Meshes are the de facto 3D representation in the industry but are labor-intensive to produce. Recently, a line of research has focused on autoregressively generating meshes. This approach processes meshes into a sequence composed of vertices and then generates them vertex by vertex, similar to how a language model generates text. These methods have achieved some success but still struggle to generate complex meshes. One primary reason for this limitation is their inefficient tokenization methods. To address this issue, we introduce MeshAnything V2, an advanced mesh generation model designed to create Artist-Created Meshes that align precisely with specified shapes.
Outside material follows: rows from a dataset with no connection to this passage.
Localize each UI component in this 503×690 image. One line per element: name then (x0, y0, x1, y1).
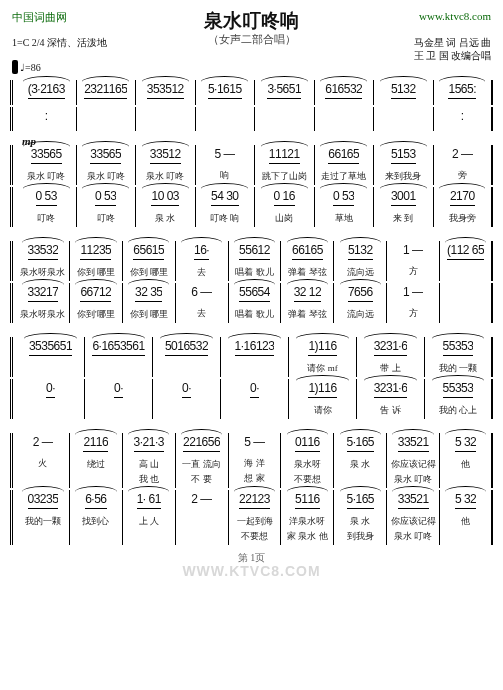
notation: 0 16 (274, 189, 295, 206)
measure: 3535651 (17, 337, 85, 377)
notation: 2 — (191, 492, 212, 508)
lyric: 叮咚 响 (199, 212, 252, 225)
measure: 55612唱着 歌儿 (229, 241, 282, 281)
notation: 7656 (348, 285, 373, 302)
notation: 0 53 (333, 189, 354, 206)
measure: 33512泉水 叮咚 (136, 145, 196, 185)
lyric: 响 (199, 169, 252, 182)
measure: 33521你应该记得泉水 叮咚 (387, 433, 440, 488)
notation: 33565 (31, 147, 62, 164)
measure: 2 —旁 (434, 145, 494, 185)
measure: 5132流向远 (334, 241, 387, 281)
measure: 0· (153, 379, 221, 419)
notation: 11235 (80, 243, 111, 260)
lyric-alt: 想 家 (232, 472, 278, 485)
notation: 5 32 (455, 492, 476, 509)
notation: 353512 (147, 82, 184, 99)
notation: 1)116 (308, 339, 336, 356)
system-4: 35356516·165356150165321·161231)116请你 mf… (10, 337, 493, 419)
measure: : (434, 107, 494, 131)
notation: 1)116 (308, 381, 336, 398)
measure: 5153来到我身 (374, 145, 434, 185)
notation: 33521 (398, 435, 429, 452)
lyric: 叮咚 (80, 212, 133, 225)
lyric: 来到我身 (377, 170, 430, 183)
lyric: 告 诉 (360, 404, 421, 417)
measure: 2 —火 (17, 433, 70, 488)
notation: 0· (114, 381, 123, 398)
staff-2-upper: 33565泉水 叮咚33565泉水 叮咚33512泉水 叮咚5 —响11121跳… (10, 145, 493, 185)
notation: 5·165 (347, 492, 375, 509)
staff-2-lower: 0 53叮咚0 53叮咚10 03泉 水54 30叮咚 响0 16山岗0 53草… (10, 187, 493, 227)
lyric-alt: 不要想 (284, 473, 330, 486)
lyric: 泉 水 (337, 458, 383, 471)
notation: 2116 (83, 435, 108, 452)
lyric: 请你 mf (292, 362, 353, 375)
measure: 33521你应该记得泉水 叮咚 (387, 490, 440, 545)
lyric: 上 人 (126, 515, 172, 528)
notation: 33217 (28, 285, 59, 302)
lyric: 流向远 (337, 266, 383, 279)
notation: 6·1653561 (92, 339, 144, 356)
watermark: WWW.KTVC8.COM (10, 563, 493, 579)
tempo-marking: ♩=86 (12, 60, 41, 74)
notation: 66165 (328, 147, 359, 164)
lyric: 我的一颗 (20, 515, 66, 528)
lyric: 泉水呀 (284, 458, 330, 471)
notation: 6 — (191, 285, 212, 301)
measure: 32 35你到 哪里 (123, 283, 176, 323)
measure: 2116绕过 (70, 433, 123, 488)
lyric: 他 (443, 458, 488, 471)
notation: 616532 (325, 82, 362, 99)
lyric: 流向远 (337, 308, 383, 321)
notation: 32 35 (135, 285, 163, 302)
lyric: 方 (390, 307, 436, 320)
notation: 54 30 (211, 189, 239, 206)
staff-3-lower: 33217泉水呀泉水66712你到'哪里32 35你到 哪里6 —去55654唱… (10, 283, 493, 323)
notation: 3535651 (29, 339, 72, 356)
measure: 65615你到 哪里 (123, 241, 176, 281)
lyric: 我的 心上 (428, 404, 488, 417)
notation: 5 — (214, 147, 235, 163)
measure (136, 107, 196, 131)
measure: 5 32他 (440, 490, 493, 545)
measure (196, 107, 256, 131)
measure: 1·16123 (221, 337, 289, 377)
lyric: 走过了草地 (318, 170, 371, 183)
measure: 221656一直 流向不 要 (176, 433, 229, 488)
measure: 5 32他 (440, 433, 493, 488)
measure: 11121跳下了山岗 (255, 145, 315, 185)
measure: 3001来 到 (374, 187, 434, 227)
notation: 5153 (391, 147, 416, 164)
lyric: 跳下了山岗 (258, 170, 311, 183)
measure: 5 —海 洋想 家 (229, 433, 282, 488)
measure: 3·21·3高 山我 也 (123, 433, 176, 488)
lyric: 叮咚 (20, 212, 73, 225)
measure: 0· (17, 379, 85, 419)
notation: 11121 (269, 147, 300, 164)
tempo-value: ♩=86 (20, 62, 41, 73)
measure: 33565泉水 叮咚 (17, 145, 77, 185)
staff-1-lower: :: (10, 107, 493, 131)
notation: 3231·6 (374, 339, 408, 356)
lyric: 海 洋 (232, 457, 278, 470)
measure: 3231·6带 上 (357, 337, 425, 377)
lyric: 一直 流向 (179, 458, 225, 471)
measure: 0· (85, 379, 153, 419)
notation: : (461, 109, 464, 125)
measure: 16·去 (176, 241, 229, 281)
measure: 7656流向远 (334, 283, 387, 323)
notation: 3·21·3 (134, 435, 164, 452)
lyric: 你到 哪里 (73, 266, 119, 279)
notation: 55353 (443, 339, 474, 356)
notation: 1565: (448, 82, 476, 99)
lyric: 我身旁 (437, 212, 489, 225)
notation: 16· (194, 243, 209, 260)
measure: 11235你到 哪里 (70, 241, 123, 281)
notation: 0· (182, 381, 191, 398)
notation: 10 03 (151, 189, 179, 206)
lyric: 他 (443, 515, 488, 528)
measure: 5116洋泉水呀家 泉水 他 (281, 490, 334, 545)
notation: 32 12 (294, 285, 322, 302)
measure: 0 53草地 (315, 187, 375, 227)
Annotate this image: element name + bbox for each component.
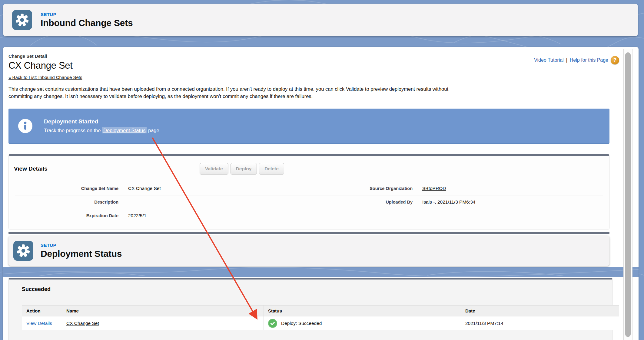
delete-button[interactable]: Delete <box>259 163 284 175</box>
field-row: Change Set Name CX Change Set Source Org… <box>15 181 603 195</box>
help-for-this-page-link[interactable]: Help for this Page <box>570 57 608 63</box>
detail-fields: Change Set Name CX Change Set Source Org… <box>15 181 603 229</box>
setup-eyebrow: SETUP <box>41 243 122 248</box>
deployment-status-link[interactable]: Deployment Status <box>102 127 147 133</box>
description-line: committing any changes. It isn't necessa… <box>8 93 609 100</box>
section-divider-bar <box>8 232 609 234</box>
deployment-status-header: SETUP Deployment Status <box>8 236 609 266</box>
table-header-row: Action Name Status Date <box>22 306 619 316</box>
page-kicker: Change Set Detail <box>8 54 609 59</box>
help-links: Video Tutorial | Help for this Page ? <box>534 56 619 64</box>
field-value-change-set-name: CX Change Set <box>118 186 161 191</box>
page-title: CX Change Set <box>8 60 609 71</box>
field-label-description: Description <box>15 200 118 204</box>
table-row: View Details CX Change Set Deploy: Succe… <box>22 316 619 330</box>
info-icon <box>18 119 32 133</box>
deployment-started-banner: Deployment Started Track the progress on… <box>8 109 609 144</box>
view-details-section: View Details Validate Deploy Delete Chan… <box>8 154 609 229</box>
field-label-expiration-date: Expiration Date <box>15 213 118 218</box>
deploy-button[interactable]: Deploy <box>231 163 257 175</box>
field-value-uploaded-by: Isais -, 2021/11/3 PM6:34 <box>413 199 475 205</box>
setup-header: SETUP Inbound Change Sets <box>3 4 638 36</box>
description-line: This change set contains customizations … <box>8 85 609 93</box>
help-links-separator: | <box>566 57 567 63</box>
setup-gear-tile <box>12 10 32 30</box>
field-label-uploaded-by: Uploaded By <box>309 200 413 204</box>
view-details-buttons: Validate Deploy Delete <box>200 163 284 175</box>
column-header-action: Action <box>22 306 62 316</box>
succeeded-section: Succeeded Action Name Status Date View D… <box>8 278 612 340</box>
success-check-icon <box>268 319 277 328</box>
gear-icon <box>15 13 29 27</box>
video-tutorial-link[interactable]: Video Tutorial <box>534 57 564 63</box>
column-header-date: Date <box>461 306 619 316</box>
banner-message: Track the progress on the Deployment Sta… <box>44 128 159 133</box>
field-value-expiration-date: 2022/5/1 <box>118 213 146 218</box>
field-row: Description Uploaded By Isais -, 2021/11… <box>15 195 603 209</box>
status-text: Deploy: Succeeded <box>281 321 322 326</box>
blue-background-strip <box>3 267 639 277</box>
row-change-set-link[interactable]: CX Change Set <box>66 321 99 326</box>
setup-eyebrow: SETUP <box>41 12 133 17</box>
deployments-table: Action Name Status Date View Details CX … <box>22 305 619 330</box>
status-cell: Deploy: Succeeded <box>268 319 461 328</box>
help-icon[interactable]: ? <box>611 56 619 64</box>
divider <box>18 299 609 299</box>
row-date: 2021/11/3 PM7:14 <box>465 321 503 326</box>
field-row: Expiration Date 2022/5/1 <box>15 209 603 222</box>
setup-page-title: Inbound Change Sets <box>41 18 133 28</box>
field-label-change-set-name: Change Set Name <box>15 186 118 191</box>
banner-message-prefix: Track the progress on the <box>44 128 102 133</box>
view-details-title: View Details <box>14 165 48 172</box>
deployment-status-title: Deployment Status <box>41 249 122 259</box>
banner-message-suffix: page <box>147 128 159 133</box>
field-label-source-organization: Source Organization <box>309 186 413 191</box>
section-top-border <box>9 154 609 156</box>
validate-button[interactable]: Validate <box>200 163 228 175</box>
back-to-list-link[interactable]: « Back to List: Inbound Change Sets <box>8 75 82 80</box>
vertical-scrollbar-thumb[interactable] <box>625 52 631 337</box>
row-view-details-link[interactable]: View Details <box>26 321 52 326</box>
field-value-source-organization[interactable]: SBtoPROD <box>413 186 446 191</box>
page-description: This change set contains customizations … <box>8 85 609 100</box>
gear-icon <box>16 244 30 258</box>
banner-title: Deployment Started <box>44 118 159 125</box>
column-header-name: Name <box>62 306 264 316</box>
column-header-status: Status <box>264 306 461 316</box>
main-content-card: Video Tutorial | Help for this Page ? Ch… <box>3 47 639 340</box>
setup-gear-tile <box>13 241 33 261</box>
succeeded-title: Succeeded <box>22 286 609 293</box>
vertical-scrollbar-track[interactable] <box>623 49 632 340</box>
A key innovation behind MeshAnything V2 is our novel Adjacent Mesh Tokenization (AMT) method. Unlike traditional approaches that represent each face using three vertices, AMT optimizes this by employing a single vertex wherever feasible, effectively reducing the token sequence length by about half on average. This not only streamlines the tokenization process but also results in more compact and well-structured sequences, enhancing the efficiency of mesh generation. With these improvements, MeshAnything V2 effectively doubles the face limit compared to previous models, delivering superior performance without increasing computational costs. We will make our code and models publicly available. Project Page: https://buaacyw.github.io/meshanything-v2/
Paper Structure (17 sections, 4 equations, 2 figures, 3 tables, 1 algorithm)

This paper contains 17 sections, 4 equations, 2 figures, 3 tables, 1 algorithm.

Figures (2)

  • Figure 1: Equipped with the newly proposed Adjacent Mesh Tokenization (AMT), MeshAnything V2 significantly surpasses MeshAnything chen2024meshanything in both performance and efficiency. MeshAnything V2 generates Artist-Created Meshes (AM) up to $1600$ faces aligned with given shapes. Combined with various 3D asset production pipelines, it efficiently achieves high-quality, highly controllable AM generation.
  • Figure 2: Illustration of Adjacent Mesh Tokenization (AMT). Unlike previous methods that use three vertices to represent a face, AMT uses a single vertex whenever possible. When this is impossible, AMT adds a special token & and restarts. Our experiments demonstrate that AMT reduces the token sequence length by half on average. Its compact, and well-structured sequence representation enhances sequence learning, thereby significantly improving both the efficiency and performance of mesh generation.